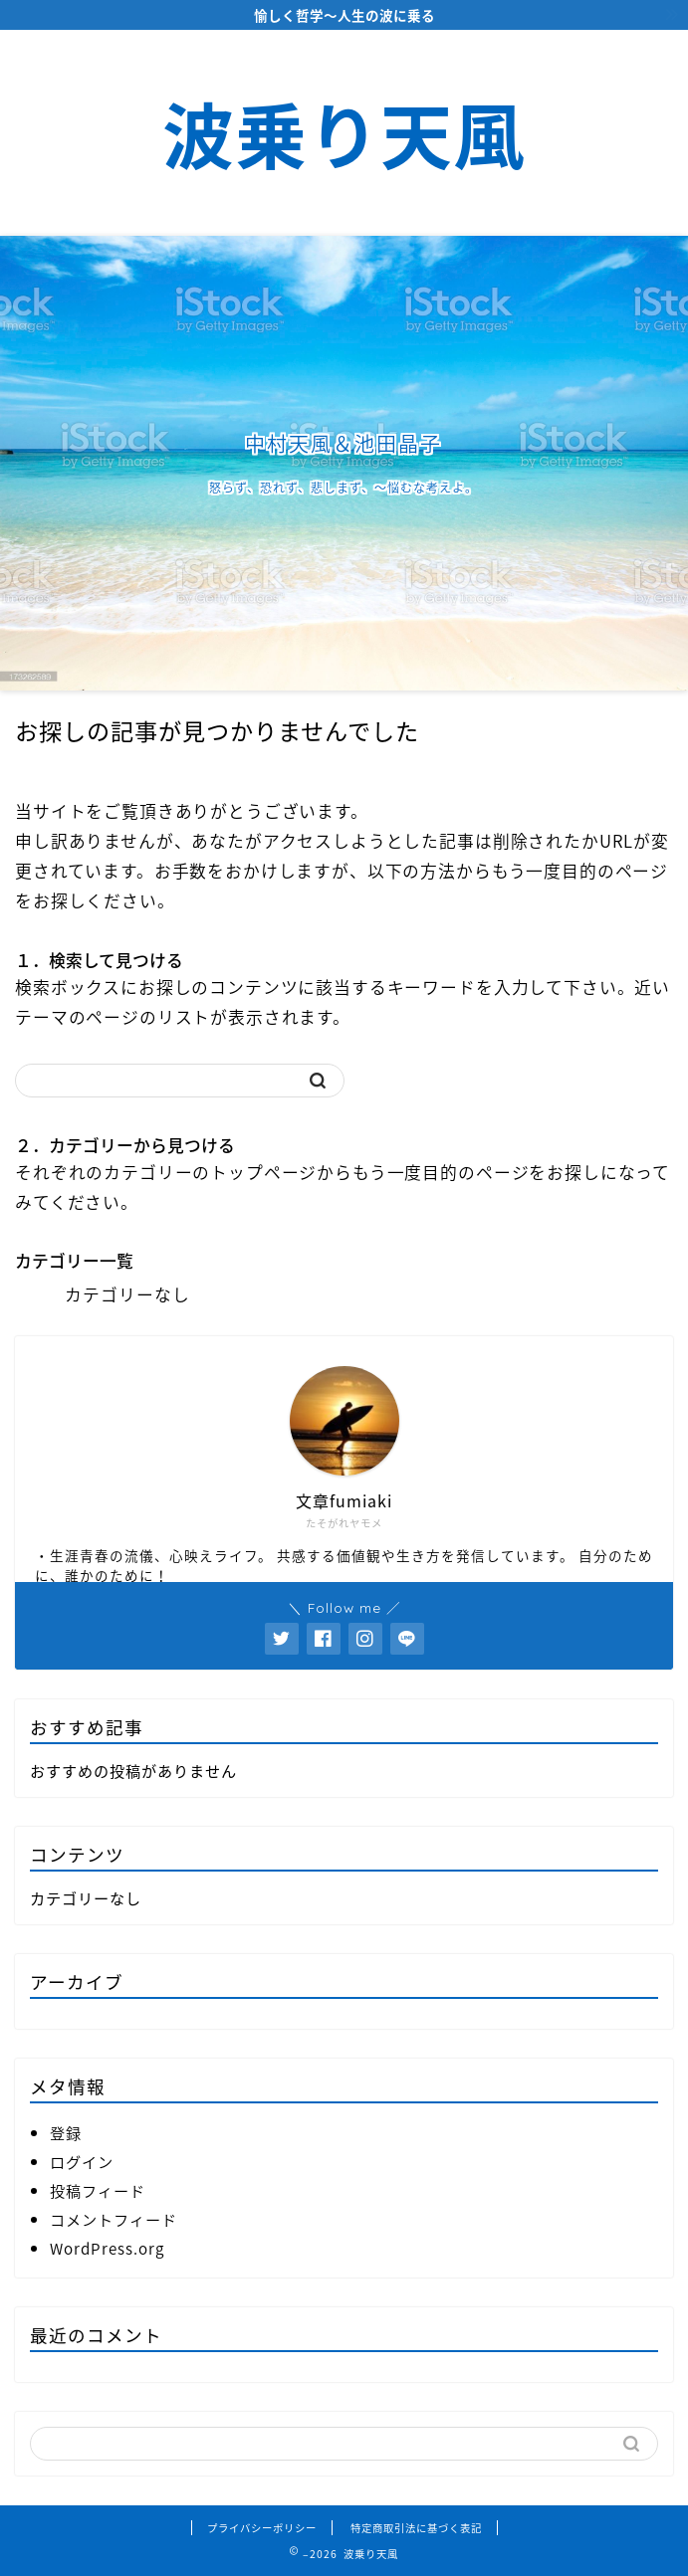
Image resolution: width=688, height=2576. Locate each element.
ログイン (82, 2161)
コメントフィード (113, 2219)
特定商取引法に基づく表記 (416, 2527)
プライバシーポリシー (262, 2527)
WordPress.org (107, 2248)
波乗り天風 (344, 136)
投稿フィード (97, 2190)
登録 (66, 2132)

- **YOUR TASK**
Your copy should match every entry above exactly and contain no pictures.

- **SOLVED EXERCISE**
Image resolution: width=688, height=2576. Locate each element.
ログイン (82, 2161)
コメントフィード (113, 2219)
特定商取引法に基づく表記 (416, 2527)
プライバシーポリシー (262, 2527)
WordPress.org (107, 2248)
波乗り天風 (344, 136)
投稿フィード (97, 2190)
登録 (66, 2132)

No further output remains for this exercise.